TASK BRIEF —
In your copy, the records appear word for word and the pictures do not appear at all.

Data extracted from a collection
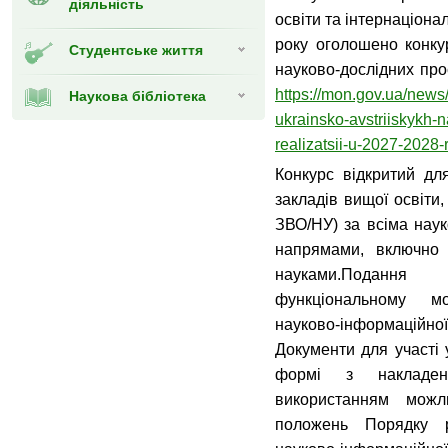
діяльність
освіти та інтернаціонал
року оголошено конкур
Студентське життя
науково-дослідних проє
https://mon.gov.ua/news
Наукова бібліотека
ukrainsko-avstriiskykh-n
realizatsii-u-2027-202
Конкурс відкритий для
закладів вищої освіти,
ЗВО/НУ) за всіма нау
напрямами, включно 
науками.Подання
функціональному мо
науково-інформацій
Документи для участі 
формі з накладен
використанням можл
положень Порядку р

ANSWER SECTION —
діяльність
освіти та інтернаціонал
року оголошено конкур
Студентське життя
науково-дослідних проє
https://mon.gov.ua/news
Наукова бібліотека
ukrainsko-avstriiskykh-n
realizatsii-u-2027-202
Конкурс відкритий для
закладів вищої освіти,
ЗВО/НУ) за всіма нау
напрямами, включно 
науками.Подання
функціональному мо
науково-інформацій
Документи для участі 
формі з накладен
використанням можл
положень Порядку р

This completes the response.